That’s where saving comes in. It may be seen as one of those things you do when you’re worried you may be about to lose your job, but saving is the foundation of your financial security. 

When you have a secure financial base, you can afford to take more risks with your money, which in turn, should yield a higher reward. This is the combination that can help you retire early, or even become a millionaire.

How early? Well, that depends on your percentage of savings rate, the aggregation of your marginal gains, and how brave those savings allow you to be when it comes to investing.

Be brave with your investments

First things first: clear any of your debts and get a cash emergency fund in place. After that, you can afford to be braver with your money, take greater equity risk, and buy into the stock market.

The braver you are, the higher your expected returns should be.

Be brave with your career

With savings, you can be braver in your career/your business, too.

As you get promoted up the ladder, you’ll need to accept more career risk: a higher salary makes you a juicier cost-saving for an incoming CEO, after all.

Beware the boss that knows you’re desperate. Beware the salesman with debt commitments and a flashy lifestyle to support. They need the next sale and the next commission too badly to be ethically scrupulous. 

Money is the power to control your own life, and you can’t be truly fearless without some degree of financial security - especially if you’re providing for a family that depends on your income. Higher earnings should translate into greater saving, not flashier spending habits.

The importance of savings

Your percentage of savings rate is the most important number in personal finance, and it’s the most important metric for you to track.

Let’s say you move half of your salary (after tax has been deducted) to your investment account each month - that would work out to a 50% savings rate. You can make it more complicated than that, depending on how you treat pension contributions and so on, but it’s better to be roughly right than precisely wrong.

Remember that debt repayment (e.g. the capital element of mortgage payments) counts as savings. You can increase your net worth either by reducing debt or by increasing your assets.

Here’s the graph that demonstrates the power of your percentage of savings rate:

The Y axis shows the time until the person reaches retirement - or, more accurately, financial independence (the position where work is voluntary).

The X shows the percentage of savings rate, or the proportion of post-tax salary that a person is able to save and invest.
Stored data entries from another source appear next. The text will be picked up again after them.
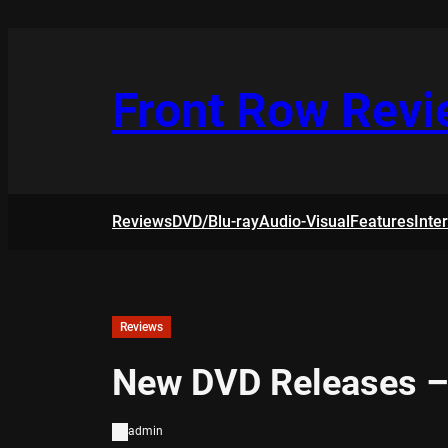
Skip
to
content
Front Row Rev
Reviews
DVD/Blu-ray
Audio-Visual
Features
Inte
Reviews
New DVD Releases –
admin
As we go from left to right, the savings rate goes from 5% of post-tax income (68 years to financial independence) up to 50% (where it takes 17 years to get to financial independence) and beyond.

Isn’t it strange how your percentage of savings rate is far more important than your percentage of investment returns, and yet returns are what people most often focus on? After all, it’s much easier to get decent investment returns with a global equities tracker than it is to save consistently.
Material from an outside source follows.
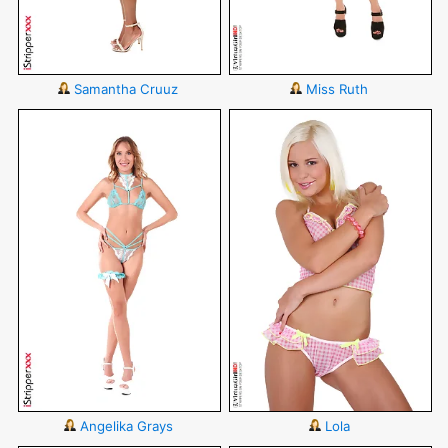
Samantha Cruuz
Miss Ruth
Angelika Grays
Lola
Remember, there’s no point in earning a higher income if that doesn’t lead to a higher percentage of savings rate. Your income doesn’t directly affect when you can retire - higher income just allows you to save a higher percentage of your income without extreme frugality.

To show you how these numbers are built up, here’s the maths for the 50% savings rate (~17 years to financial independence). This is a fairly old example, but the numbers scale: it’s the percentages that matter. A 50% savings rate means it takes 17 years to get to financial independence, regardless of the actual amount you earn.

In the example above, our investor reaches financial independence in year 17 when their invested net worth exceeds 25x their annual spending, and their withdrawal rate is below 4%.

This means that you can bring the finish line closer either by saving more and spending less.

If you’re just starting out, don’t let the high percentages put you off. For a lot of people, saving 50% of their annual income simply isn’t achievable - not without a frankly unimaginable level of frugality. Nevertheless, these numbers illustrate a powerful concept: the more you’re able to save, and less you spend, the earlier you can afford to retire and achieve financial independence.

What’s interesting about the shape of the graph is that it’s curved: the time taken to get to financial independence falls rapidly as the percentage of savings rate is increased. The jump from 10% to 20% brings the age of financial independence much closer. The jump from 50% to 60%, however, shows a less stark improvement. 

If that marginal increase in savings rate makes your life miserable, then it would be a mistake for you. Everyone has to discover their own “sweet spot”. Everybody’s circumstances are different, and a 10% jump in savings for one person may be far more manageable than for another. Simply put, there is no right or wrong answer, but the graph illustrates how effective these trade-offs can be.

Don’t forget that what seems impossible for you right now may be possible for you in a few years time. Where attention goes, energy flows. Or something like that.

What are your assumptions?

Models are simplified versions of reality that illustrate important concepts. The assumptions that sit behind these illustrations are:

  • you never do any more paid work;
  • you never get any state pension or other benefits;
  • 5% real (excluding inflation) investment returns; and
  • a safe withdrawal rate of 4%.

These calculations are all based on the idea of a safe withdrawal rate. In many past scenarios, this has meant that the retiree actually ends up dying with a large pot: there’s no de-accumulation where investment returns are 5% and you are only spending/withdrawing 4% per annum. For people who want/expect to run down their pot during retirement, these calculations may be too conservative.

Saving doesn’t equal deprivation

When faced with graphs and guidance like we’ve shown above, the most common refrain is: “But I don’t want to sacrifice all the fun in my life!”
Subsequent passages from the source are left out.